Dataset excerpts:
========================================================================
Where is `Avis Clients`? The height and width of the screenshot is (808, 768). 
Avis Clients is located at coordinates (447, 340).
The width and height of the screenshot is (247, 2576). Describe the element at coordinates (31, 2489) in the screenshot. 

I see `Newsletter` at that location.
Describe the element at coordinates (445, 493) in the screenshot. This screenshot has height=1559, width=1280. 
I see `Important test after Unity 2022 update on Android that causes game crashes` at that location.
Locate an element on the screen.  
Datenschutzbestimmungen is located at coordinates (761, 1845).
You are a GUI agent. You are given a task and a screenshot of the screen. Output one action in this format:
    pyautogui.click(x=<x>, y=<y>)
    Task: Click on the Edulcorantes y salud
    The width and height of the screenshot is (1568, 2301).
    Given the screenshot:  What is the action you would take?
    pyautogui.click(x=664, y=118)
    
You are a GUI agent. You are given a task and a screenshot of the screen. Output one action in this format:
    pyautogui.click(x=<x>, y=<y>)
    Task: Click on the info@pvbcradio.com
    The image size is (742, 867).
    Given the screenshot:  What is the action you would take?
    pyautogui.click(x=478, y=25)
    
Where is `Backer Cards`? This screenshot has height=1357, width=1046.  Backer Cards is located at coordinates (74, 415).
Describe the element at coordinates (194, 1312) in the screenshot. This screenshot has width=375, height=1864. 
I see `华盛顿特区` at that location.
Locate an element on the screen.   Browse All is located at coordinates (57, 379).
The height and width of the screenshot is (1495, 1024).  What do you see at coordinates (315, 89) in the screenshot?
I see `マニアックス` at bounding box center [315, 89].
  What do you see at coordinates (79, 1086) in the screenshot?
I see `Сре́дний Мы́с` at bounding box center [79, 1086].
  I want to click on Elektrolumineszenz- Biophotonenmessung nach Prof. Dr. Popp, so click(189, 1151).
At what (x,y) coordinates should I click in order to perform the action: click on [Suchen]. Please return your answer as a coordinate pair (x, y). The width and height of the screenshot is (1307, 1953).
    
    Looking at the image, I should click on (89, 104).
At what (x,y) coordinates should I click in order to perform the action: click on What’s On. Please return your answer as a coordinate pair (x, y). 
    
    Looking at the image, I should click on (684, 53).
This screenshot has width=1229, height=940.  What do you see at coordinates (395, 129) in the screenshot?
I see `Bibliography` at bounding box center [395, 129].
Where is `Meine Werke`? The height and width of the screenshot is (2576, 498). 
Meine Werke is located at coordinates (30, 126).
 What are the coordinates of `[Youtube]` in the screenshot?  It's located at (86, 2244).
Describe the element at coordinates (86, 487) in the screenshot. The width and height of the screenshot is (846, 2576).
========================================================================
What you will do>
Write the data out once more. Keep every word the same.

Output for this task>
Where is `Avis Clients`? The height and width of the screenshot is (808, 768). 
Avis Clients is located at coordinates (447, 340).
The width and height of the screenshot is (247, 2576). Describe the element at coordinates (31, 2489) in the screenshot. 

I see `Newsletter` at that location.
Describe the element at coordinates (445, 493) in the screenshot. This screenshot has height=1559, width=1280. 
I see `Important test after Unity 2022 update on Android that causes game crashes` at that location.
Locate an element on the screen.  
Datenschutzbestimmungen is located at coordinates (761, 1845).
You are a GUI agent. You are given a task and a screenshot of the screen. Output one action in this format:
    pyautogui.click(x=<x>, y=<y>)
    Task: Click on the Edulcorantes y salud
    The width and height of the screenshot is (1568, 2301).
    Given the screenshot:  What is the action you would take?
    pyautogui.click(x=664, y=118)
    
You are a GUI agent. You are given a task and a screenshot of the screen. Output one action in this format:
    pyautogui.click(x=<x>, y=<y>)
    Task: Click on the info@pvbcradio.com
    The image size is (742, 867).
    Given the screenshot:  What is the action you would take?
    pyautogui.click(x=478, y=25)
    
Where is `Backer Cards`? This screenshot has height=1357, width=1046.  Backer Cards is located at coordinates (74, 415).
Describe the element at coordinates (194, 1312) in the screenshot. This screenshot has width=375, height=1864. 
I see `华盛顿特区` at that location.
Locate an element on the screen.   Browse All is located at coordinates (57, 379).
The height and width of the screenshot is (1495, 1024).  What do you see at coordinates (315, 89) in the screenshot?
I see `マニアックス` at bounding box center [315, 89].
  What do you see at coordinates (79, 1086) in the screenshot?
I see `Сре́дний Мы́с` at bounding box center [79, 1086].
  I want to click on Elektrolumineszenz- Biophotonenmessung nach Prof. Dr. Popp, so click(189, 1151).
At what (x,y) coordinates should I click in order to perform the action: click on [Suchen]. Please return your answer as a coordinate pair (x, y). The width and height of the screenshot is (1307, 1953).
    
    Looking at the image, I should click on (89, 104).
At what (x,y) coordinates should I click in order to perform the action: click on What’s On. Please return your answer as a coordinate pair (x, y). 
    
    Looking at the image, I should click on (684, 53).
This screenshot has width=1229, height=940.  What do you see at coordinates (395, 129) in the screenshot?
I see `Bibliography` at bounding box center [395, 129].
Where is `Meine Werke`? The height and width of the screenshot is (2576, 498). 
Meine Werke is located at coordinates (30, 126).
 What are the coordinates of `[Youtube]` in the screenshot?  It's located at (86, 2244).
Describe the element at coordinates (86, 487) in the screenshot. The width and height of the screenshot is (846, 2576).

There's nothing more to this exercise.